A fun and safe place for grieving children.

New York Life Foundation Grants $3,000,000 To Comfort Zone Camp

New York Life Foundation Grants $3,000,000 To Comfort Zone Camp 

 

Grant Helps Expand Services For Grieving Children, An Underserved Need

 

Richmond, VA, November 5, 2008 – The New York Life Foundation and Comfort Zone Camp (CZC) announced that CZC was awarded a three year $3,000,000 grant from the New York Life Foundation to extend the reach of Comfort Zone’s services and help raise the issue of grieving children to a national concern.  CZC will stay headquartered in Virginia, but the grant will help CZC expand to five regional sites including New Jersey, California, and Boston with a total of 38 camps by the end of 2010, serving more than 2,400 children age 7-18, each year. 

 

The death of a loved one is one of the most stressful events a child can face and unfortunately it is not a rare occurrence. One in seven children experiences the loss of a parent or sibling or close relative by the age of 10.

 

Experts have shown that bereaved children, without the benefit of a healthy support system, are at risk.  In fact, one child in five who have experienced the death of a parent is likely to develop psychiatric disorders.  In the year following bereavement, children commonly display grief and distress; and emotional and behavior difficulties are often reported.

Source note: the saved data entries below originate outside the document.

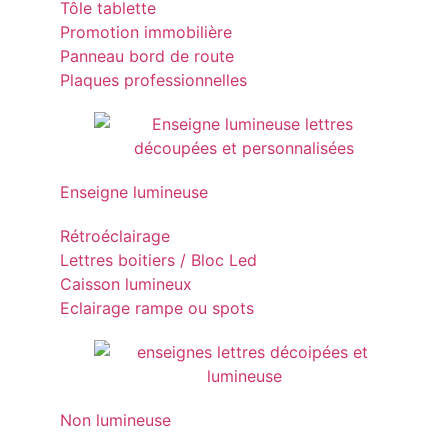
Tôle tablette
Promotion immobilière
Panneau bord de route
Plaques professionnelles
Enseigne lumineuse
Rétroéclairage
Lettres boitiers / Bloc Led
Caisson lumineux
Eclairage rampe ou spots
Non lumineuse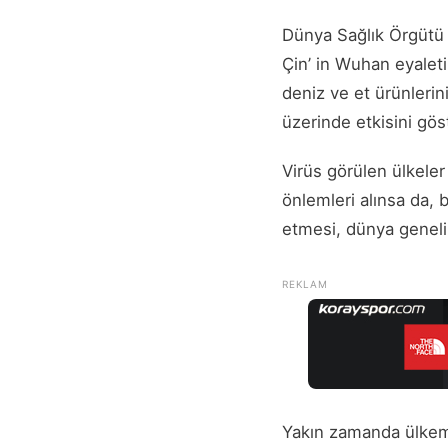
Dünya Sağlık Örgütü (
Çin’ in Wuhan eyalet
deniz ve et ürünleri
üzerinde etkisini gös
Virüs görülen ülkele
önlemleri alınsa da, 
etmesi, dünya geneli
Yakın zamanda ülkemi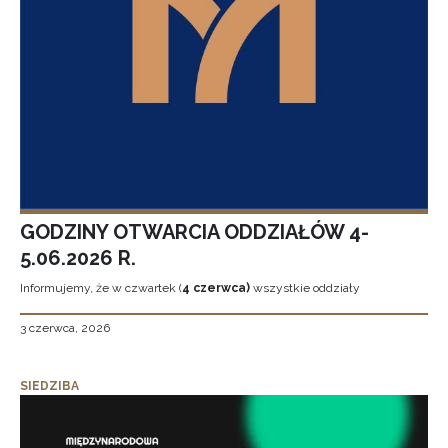
GODZINY OTWARCIA ODDZIAŁÓW 4-
5.06.2026 R.
Informujemy, że w czwartek (
4 czerwca)
wszystkie oddziały
3 czerwca, 2026
SIEDZIBA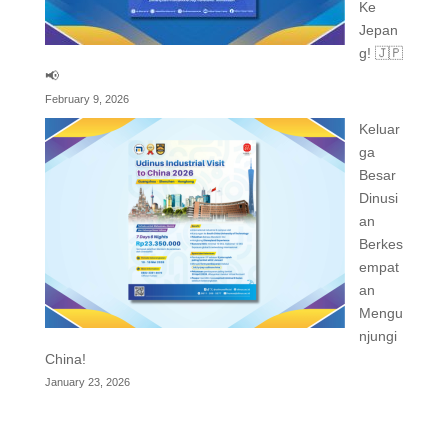
Ke
Jepan
g! 🇯🇵
📢
February 9, 2026
Keluar
ga
Besar
Dinusi
an
Berkes
empat
an
Mengu
njungi
China!
January 23, 2026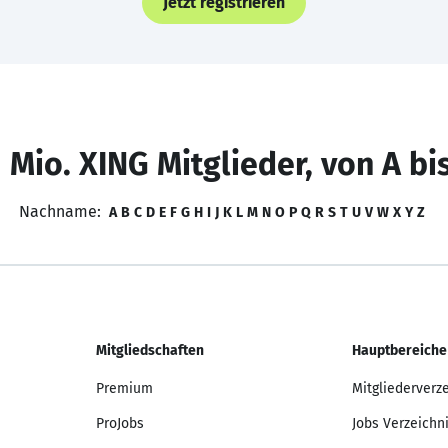
Jetzt registrieren
 Mio. XING Mitglieder, von A bi
Nachname:
A
B
C
D
E
F
G
H
I
J
K
L
M
N
O
P
Q
R
S
T
U
V
W
X
Y
Z
Mitgliedschaften
Hauptbereiche
Premium
Mitgliederverz
ProJobs
Jobs Verzeichn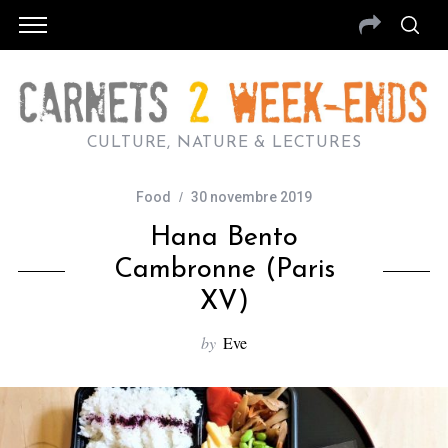
CULTURE, NATURE & LECTURES
Food
30 novembre 2019
Hana Bento
Cambronne (Paris
XV)
by
Eve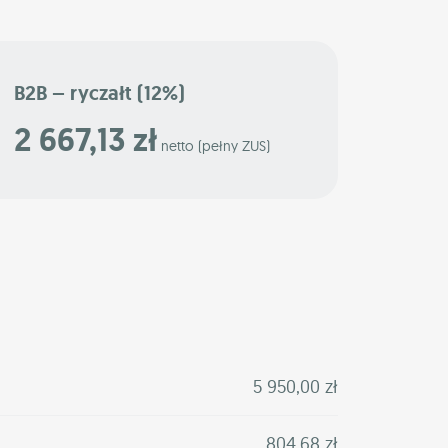
B2B – ryczałt (12%)
2 667,13 zł
netto (pełny ZUS)
5 950,00 zł
804,68 zł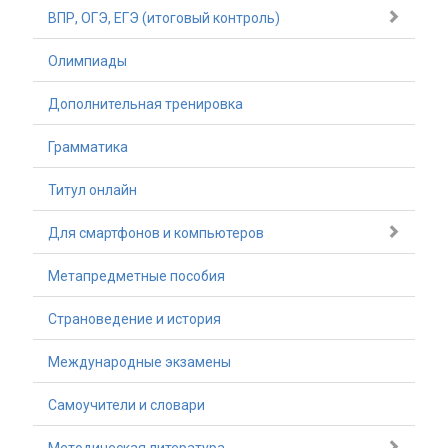
ВПР, ОГЭ, ЕГЭ (итоговый контроль)
Олимпиады
Дополнительная тренировка
Грамматика
Титул онлайн
Для смартфонов и компьютеров
Метапредметные пособия
Страноведение и история
Международные экзамены
Самоучители и словари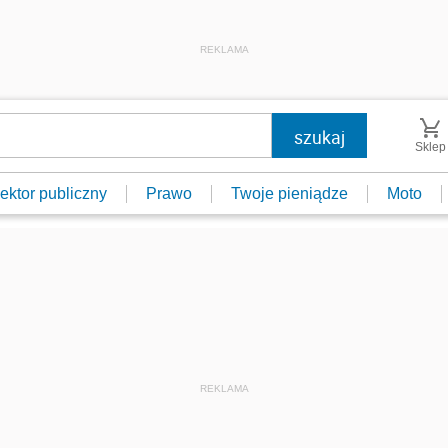
REKLAMA
Sklep
ektor publiczny
Prawo
Twoje pieniądze
Moto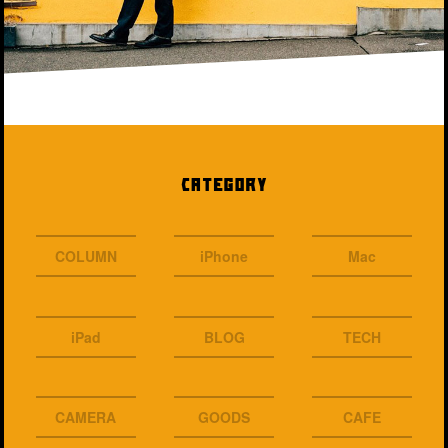
CATEGORY
COLUMN
iPhone
Mac
iPad
BLOG
TECH
CAMERA
GOODS
CAFE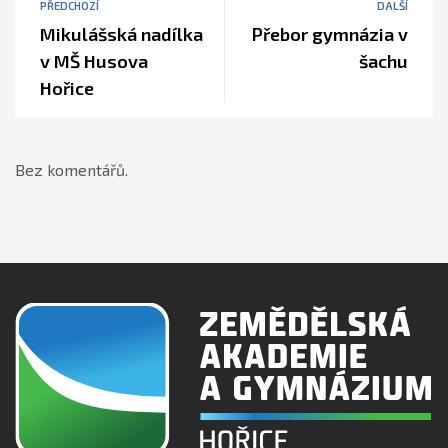
PŘEDCHOZÍ
DALŠÍ
Mikulášská nadílka
Přebor gymnázia v
v MŠ Husova
šachu
Hořice
Bez komentářů.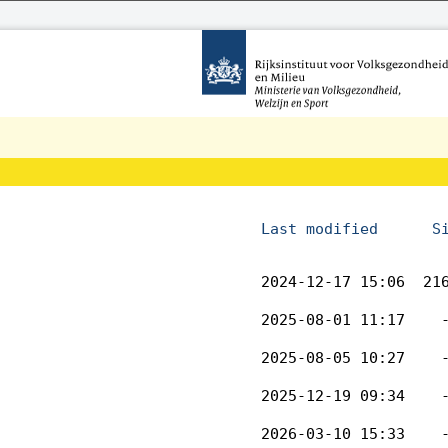
Last modified
S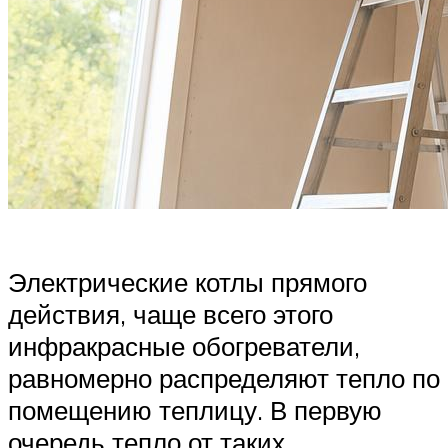
Электрические котлы прямого
действия, чаще всего этого
инфракрасные обогреватели,
равномерно распределяют тепло по
помещению теплицу. В первую
очередь тепло от таких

In addition, studies show that youth who experience the sudden death of a parent report significantly more depressive, anxious, and disruptive behaviors than their nonbereaved peers.

 

“The support from the New York Life Foundation will allow our organization to increase awareness, education and services to youth, their families and communities affected by loss.  The need for these resources is great and the impact is often life-changing,” said Lynne Hughes, founder and CEO of Comfort Zone Camp.  “This partnership of New York Life and Comfort Zone Camp will allow for more grieving children across the country to get back to being kids again while they begin the healing process.”

 

“Comfort Zone Camp is making a very real difference in the lives of children and families from all economic and cultural backgrounds affected by a loss.  We are proud to help Comfort Zone Camp grow to serve more kids who are grieving and to be a national voice for this issue,” said Chris Park, president, New York Life Foundation.  

 

Comfort Zone currently offers children ten weekend camps and one week-long camp in Virginia, three weekend camps in northern New Jersey, and one in southern California.  Currently each camp serves approximately 60 children, ages 7-18.  These children come from a variety of ethnic, social and economic backgrounds.  More than one-third of the children are minority.

 

The Camps combine grief counseling with traditional camp activities.  Each camp ends with a memorial service with the camper’s surviving parent/guardian in attendance.  The children may sing a song, read a poem, or perform a dance with their cabin mates in honor of their loved ones.  Another unique aspect of Comfort Zone Camp is the one-to-one pairing of children (“little buddies”) to adults (“big buddies”).  

 

Many children come to camp “attention-starved,” as surviving parents or guardians are understandably preoccupied with their own grief.  The big buddies serve as the campers’ anchors, mentors and friends.  “Bigs” are screened and trained in grief counseling techniques and carefully matched with campers of the same gender who share the same interests.

 

The little and big buddies are divided based on the camper’s age into smaller groups called “healing circlesSM.”  These are 90-minute support groups held at different times during the camp, led by volunteer licensed grief therapists who assist children in identifying the emotions associated with the loss of a loved one.  The Healing Circles are designed to help the children identify and express emotions and give them coping tools to help them once they leave camp.  

 

In addition to the big buddies, volunteer roles include therapists, arts and crafts helpers, musicians, camp nurses, recreational assistants, and youth mentors.  Camps are staffed by about 90 trained and screened volunteers.  Currently CZC has more than 1,000 volunteer positions, adding up to more than 60,000 volunteer hours per year.

 

About Comfort Zone Camps

 

The mission of CZC is to “offer bereaved children the opportunity to remember their loved ones in a safe and healing camp environment.”  Since its founding, CZC has held 71 camps and served more than 3,300 children.  To date, campers have come to camps from 37 states and Canada.  Comfort Zone has become the largest bereavement camp program in the country.